Ese tipo de episodios se repite a lo largo de toda la novela, variando, desde luego, los escenarios, los motivos, los personajes que intervienen y hasta la reacción del manchego. Por más que otros caracteres quieren hacerle ver que su supuesta locura debe terminar, el hidalgo se empeña en seguir ejecutándola, rozando muchas veces lo morboso y cayendo en lo patético.
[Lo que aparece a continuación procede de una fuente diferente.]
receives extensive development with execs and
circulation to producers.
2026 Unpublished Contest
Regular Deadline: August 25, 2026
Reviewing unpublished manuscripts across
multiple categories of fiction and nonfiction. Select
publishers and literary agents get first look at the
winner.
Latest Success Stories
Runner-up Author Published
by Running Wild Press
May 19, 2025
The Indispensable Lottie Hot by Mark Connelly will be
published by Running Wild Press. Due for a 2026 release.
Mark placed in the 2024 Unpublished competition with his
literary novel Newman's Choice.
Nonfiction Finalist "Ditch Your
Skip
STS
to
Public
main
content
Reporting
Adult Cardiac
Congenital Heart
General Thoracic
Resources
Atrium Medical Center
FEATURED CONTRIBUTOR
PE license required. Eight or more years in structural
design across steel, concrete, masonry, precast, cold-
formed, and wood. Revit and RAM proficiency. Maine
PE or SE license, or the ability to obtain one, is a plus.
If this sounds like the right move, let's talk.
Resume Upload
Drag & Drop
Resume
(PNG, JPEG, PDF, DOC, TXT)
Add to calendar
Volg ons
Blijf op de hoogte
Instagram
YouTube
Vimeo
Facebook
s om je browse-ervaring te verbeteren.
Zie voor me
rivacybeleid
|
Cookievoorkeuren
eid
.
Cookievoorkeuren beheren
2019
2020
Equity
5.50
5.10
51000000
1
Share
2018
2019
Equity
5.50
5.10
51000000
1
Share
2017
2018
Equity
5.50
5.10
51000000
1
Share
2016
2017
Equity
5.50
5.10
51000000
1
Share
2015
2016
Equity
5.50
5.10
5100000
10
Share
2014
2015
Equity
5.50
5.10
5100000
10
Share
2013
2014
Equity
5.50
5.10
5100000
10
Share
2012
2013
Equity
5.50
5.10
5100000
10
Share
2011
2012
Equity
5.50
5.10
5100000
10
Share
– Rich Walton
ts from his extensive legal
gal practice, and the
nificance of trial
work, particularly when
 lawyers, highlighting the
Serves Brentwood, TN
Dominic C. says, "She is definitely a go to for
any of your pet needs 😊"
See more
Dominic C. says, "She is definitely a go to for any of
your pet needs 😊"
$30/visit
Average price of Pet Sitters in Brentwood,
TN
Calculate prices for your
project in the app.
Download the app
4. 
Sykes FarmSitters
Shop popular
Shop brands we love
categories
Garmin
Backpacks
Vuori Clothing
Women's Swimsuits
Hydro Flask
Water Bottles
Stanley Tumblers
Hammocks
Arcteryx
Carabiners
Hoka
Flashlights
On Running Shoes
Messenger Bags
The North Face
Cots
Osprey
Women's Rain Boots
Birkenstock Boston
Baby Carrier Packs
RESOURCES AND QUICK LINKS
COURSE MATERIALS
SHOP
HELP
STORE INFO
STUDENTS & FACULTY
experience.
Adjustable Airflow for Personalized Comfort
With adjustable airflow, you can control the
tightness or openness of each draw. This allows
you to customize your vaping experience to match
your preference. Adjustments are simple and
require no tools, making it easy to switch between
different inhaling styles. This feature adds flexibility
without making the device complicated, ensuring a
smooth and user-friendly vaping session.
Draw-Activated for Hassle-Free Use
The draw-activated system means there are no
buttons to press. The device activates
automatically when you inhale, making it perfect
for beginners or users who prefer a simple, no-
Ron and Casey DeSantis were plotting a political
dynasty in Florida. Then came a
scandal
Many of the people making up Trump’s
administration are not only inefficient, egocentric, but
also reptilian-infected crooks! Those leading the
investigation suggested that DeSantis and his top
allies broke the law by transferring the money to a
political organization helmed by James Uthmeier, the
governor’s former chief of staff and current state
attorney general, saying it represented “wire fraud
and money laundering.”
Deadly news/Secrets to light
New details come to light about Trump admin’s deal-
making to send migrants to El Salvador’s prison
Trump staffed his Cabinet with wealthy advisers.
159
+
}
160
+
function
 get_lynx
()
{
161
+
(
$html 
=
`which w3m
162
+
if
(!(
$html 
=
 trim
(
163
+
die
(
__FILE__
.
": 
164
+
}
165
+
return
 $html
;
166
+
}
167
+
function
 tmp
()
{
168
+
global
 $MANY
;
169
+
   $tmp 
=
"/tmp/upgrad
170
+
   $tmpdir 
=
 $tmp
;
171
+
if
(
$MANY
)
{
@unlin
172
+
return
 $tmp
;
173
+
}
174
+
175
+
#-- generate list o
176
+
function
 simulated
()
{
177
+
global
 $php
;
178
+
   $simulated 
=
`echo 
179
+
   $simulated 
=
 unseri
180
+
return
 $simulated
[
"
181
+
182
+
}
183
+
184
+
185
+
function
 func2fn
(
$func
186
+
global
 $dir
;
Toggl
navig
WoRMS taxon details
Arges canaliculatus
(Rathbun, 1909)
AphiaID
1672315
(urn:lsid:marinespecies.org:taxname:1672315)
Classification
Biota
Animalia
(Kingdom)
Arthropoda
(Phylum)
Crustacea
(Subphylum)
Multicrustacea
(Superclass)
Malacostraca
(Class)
Se diría que se trata de un rebelde pertinaz, de un ser permanentemente insatisfecho que prefiere una existencia de locura, o incluso la muerte, a una vida gris y pobre. En tal sentido, Alonso Quijano se nos muestra, pues, mucho más loable o necio (según cómo se mire) que el rey de Uruk.
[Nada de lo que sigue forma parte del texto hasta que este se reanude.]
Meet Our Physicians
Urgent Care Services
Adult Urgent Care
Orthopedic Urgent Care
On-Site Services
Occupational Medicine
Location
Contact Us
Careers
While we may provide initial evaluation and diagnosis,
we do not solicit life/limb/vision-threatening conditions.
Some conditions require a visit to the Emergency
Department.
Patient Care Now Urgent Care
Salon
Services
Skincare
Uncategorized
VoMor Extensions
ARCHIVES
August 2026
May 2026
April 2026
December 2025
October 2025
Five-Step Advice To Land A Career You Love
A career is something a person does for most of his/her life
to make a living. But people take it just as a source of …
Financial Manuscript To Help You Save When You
            Otra distinción esencial entre las historias de los dos personajes que estamos examinando es la soledad o la compañía de los viajes; Gilgamesh recorre la tierra solo. De hecho, emprende su travesía porque se ha sentido desamparado tras la muerte de su amigo; Alonso Quijano, por el contrario, inicia su aventura como un caballero solitario, para procurarse después la fidelidad de Sancho Panza, quien, efectivamente, no lo abandonará jamás. Ese acompañamiento le proporciona al hidalgo varios motivos para persistir en su empresa. No es lo mismo fingir la locura ante uno mismo que hacerlo ante los demás, especialmente cuando se cuenta con un público crédulo y divertido. Si Alonso Quijano, tras alguna de sus frecuentes desventuras, llegara a dudar de sí mismo, a sentirse atraído por la tentación de volver a casa, ahí tendrá a Sancho Panza para animarlo a continuar. No es descabellado pensar, como lo expresa Franz Kafka en su gracioso y genial cuento corto La verdad sobre Sancho Panza, que Don Quijote es, al menos por momentos, una invención del manchego iletrado. Pareciera que el personaje Don Quijote es una creación conjunta de Alonso Quijano y de Sancho. La íntima relación entre los dos personajes españoles ilustra muy bien una variante del tópico universal del doble, en la cual los dos sujetos se complementan, como Gilgamesh y Enkidú, como Aquiles y Patroclo, como Dante y Virgilio. Sin embargo, ni siquiera la unión con su “fiel escudero” (una de las más conmovedoras y memorables de tota la literatura, por cierto) pondrá a salvo de la decepción a Alonso Quijano cuando tenga que atravesar la etapa más dolorosa y tragicómica de toda la novela: la estancia con los duques, en la Segunda Parte.